Fundamental Laws Affecting Human Society
Madelline Swarte
[A radio address delivered over station WOR.
Reprinted from Land and Freedom, November-December 1936]
There are fundamental economic laws affecting human society just as
there are fundamental physical laws by which the universe is governed.
Newton's apple did not fall by chance, neither does dire poverty exist
in the midst of plenty by mere chance.
One fundamental economic law is that gregarious man can exist only by
applying his labor to the raw materials of this earth and he can live
in society only by the cooperation of others of his kind. He cannot
live on what nature provides, like the beasts of the field or the
birds of the air. Since the earth is the sole source of the raw
materials necessary for man's existence, it follows that to live man
must have access to the land. This was true of Robinson Crusoe; it is
true of the United States of America. Any human law denying the right
in access to the land to any human being perpetrates and perpetuates
an injustice against a portion of mankind.

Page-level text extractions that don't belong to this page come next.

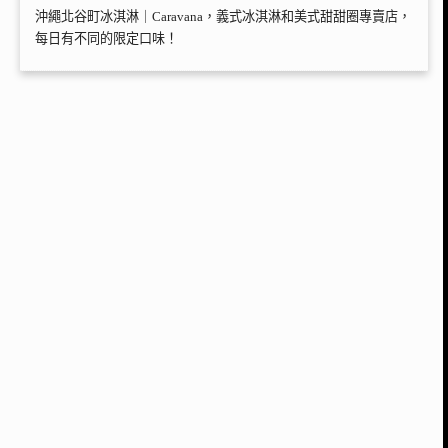
沖繩北谷町冰淇淋｜Caravana，義式冰淇淋和美式甜甜圈專賣店，
每日有不同的限定口味！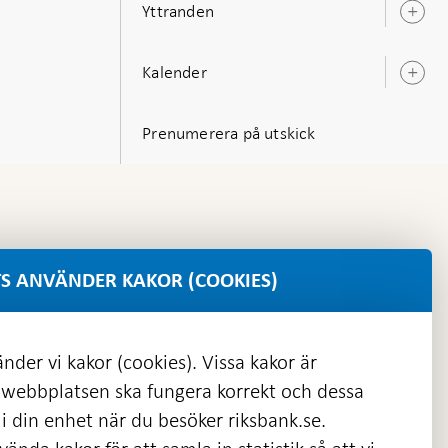
Yttranden
Ö
u
Kalender
Ö
u
Prenumerera på utskick
S ANVÄNDER KAKOR (COOKIES)
nder vi kakor (cookies). Vissa kakor är
 webbplatsen ska fungera korrekt och dessa
i din enhet när du besöker riksbank.se.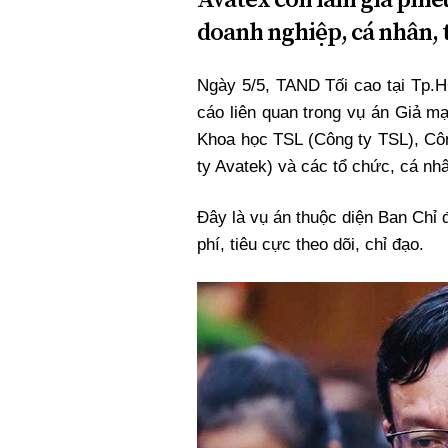
Xi nhan Trái Phải
doanh nghiệp, cá nhân, 
Bạn đọc viết
Ngày 5/5, TAND Tối cao tại Tp.H
cáo liên quan trong vụ án Giả m
Khoa học TSL (Công ty TSL), Cô
ty Avatek) và các tổ chức, cá nhâ
Đây là vụ án thuộc diện Ban Chỉ
phí, tiêu cực theo dõi, chỉ đạo.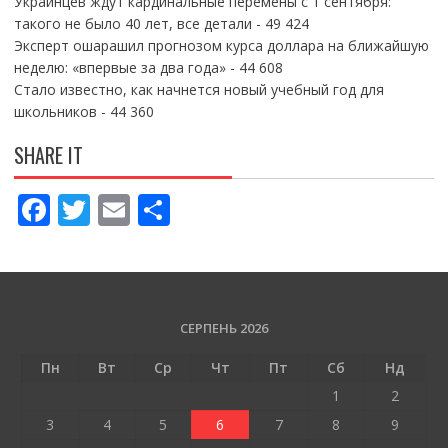
Украинцев ждут кардинальные перемены с 1 сентября:
такого не было 40 лет, все детали
- 49 424
Эксперт ошарашил прогнозом курса доллара на ближайшую
неделю: «впервые за два года»
- 44 608
Стало известно, как начнется новый учебный год для
школьников
- 44 360
SHARE IT
F
T
E
П
ac
w
m
о
e
itt
ai
ді
b
er
l
л
o
и
СЕРПЕНЬ 2026
o
т
Пн
Вт
Ср
Чт
Пт
Сб
Нд
k
и
1
2
ся
3
4
5
6
7
8
9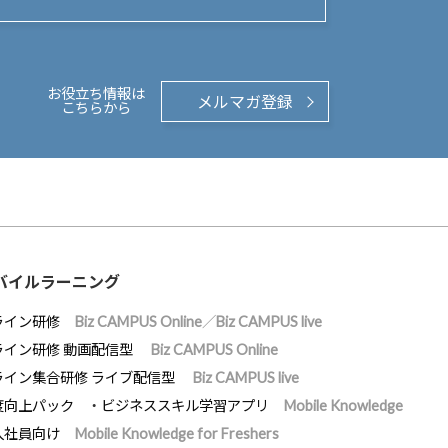
お役立ち情報は
メルマガ登録
こちらから
バイルラーニング
ライン研修
Biz CAMPUS Online／Biz CAMPUS live
ライン研修 動画配信型
Biz CAMPUS Online
ライン集合研修 ライブ配信型
Biz CAMPUS live
度向上パック
ビジネススキル学習アプリ
Mobile Knowledge
入社員向け
Mobile Knowledge for Freshers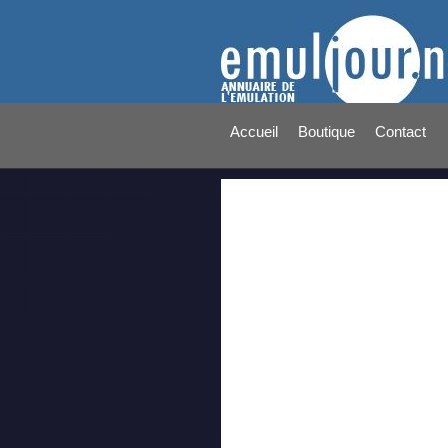
Accueil
Boutique
Contact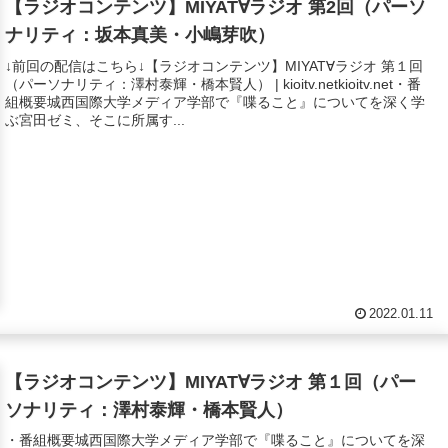
【ラジオコンテンツ】MIYAT∀ラジオ 第2回（パーソ
ナリティ：坂本真美・小嶋芽吹）
↓前回の配信はこちら↓【ラジオコンテンツ】MIYAT∀ラジオ 第１回
（パーソナリティ：澤村泰輝・橋本賢人） | kioitv.netkioitv.net・番
組概要城西国際大学メディア学部で『喋ること』についてを深く学
ぶ宮田ゼミ、そこに所属す...
2022.01.11
【ラジオコンテンツ】MIYAT∀ラジオ 第１回（パー
ソナリティ：澤村泰輝・橋本賢人）
・番組概要城西国際大学メディア学部で『喋ること』についてを深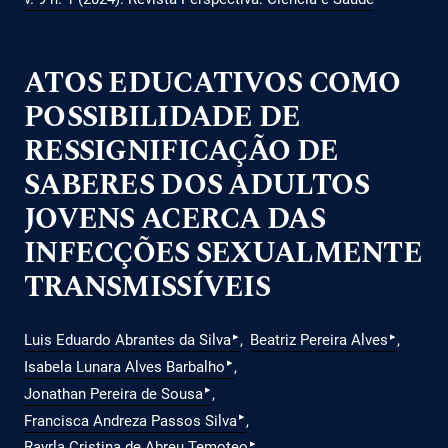
ATOS EDUCATIVOS COMO
POSSIBILIDADE DE
RESSIGNIFICAÇÃO DE
SABERES DOS ADULTOS
JOVENS ACERCA DAS
INFECÇÕES SEXUALMENTE
TRANSMISSÍVEIS
▸
▸
Luis Eduardo Abrantes da Silva
Beatriz Pereira Alves
▸
Isabela Lunara Alves Barbalho
▸
Jonathan Pereira de Sousa
▸
Francisca Andreza Passos Silva
▸
Rayrla Cristina de Abreu Temoteo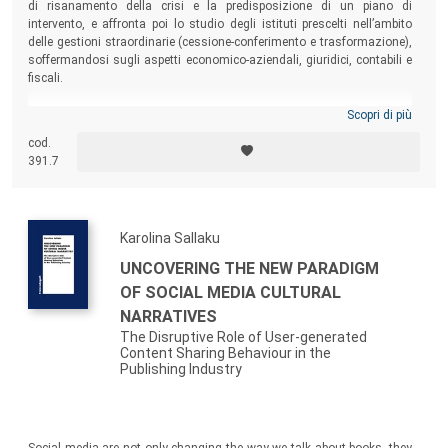
di risanamento della crisi e la predisposizione di un piano di
intervento, e affronta poi lo studio degli istituti prescelti nell’ambito
delle gestioni straordinarie (cessione-conferimento e trasformazione),
soffermandosi sugli aspetti economico-aziendali, giuridici, contabili e
fiscali.
Scopri di più
cod.
391.7
Karolina Sallaku
UNCOVERING THE NEW PARADIGM
OF SOCIAL MEDIA CULTURAL
NARRATIVES
The Disruptive Role of User-generated
Content Sharing Behaviour in the
Publishing Industry
Social media are not only changing the way we talk about books, they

A second fundamental economic law is that there are primarily but two
elements in production land, the source of everything, and human
labor, the activating agent. The two basic factors in the production
of wealth therefore are land and labor. Capital is that part of wealth
that is used for the production of more wealth. But capital is
relatively unimportant. So long as there is labor to be applied to
land there will always be capital. To confuse capital with land, or to
say that land value is capital or that it is sound economics to permit
capital to be invested in land values, indicates ignorance of true
economic principles.
An individual can, by himself, make a house; but he cannot, by
himself, make land valuable. Land values only appear with population;
and they rise as the population grows and fall as it diminishes. It
follows inexorably then that land values fundamentally and right-
fully belong, not to any individuals of a community, but to the whole
community by which they are created. The community should therefore
collect the full rental value of its land areas year by year and use
this revenue to exercise the functions of government.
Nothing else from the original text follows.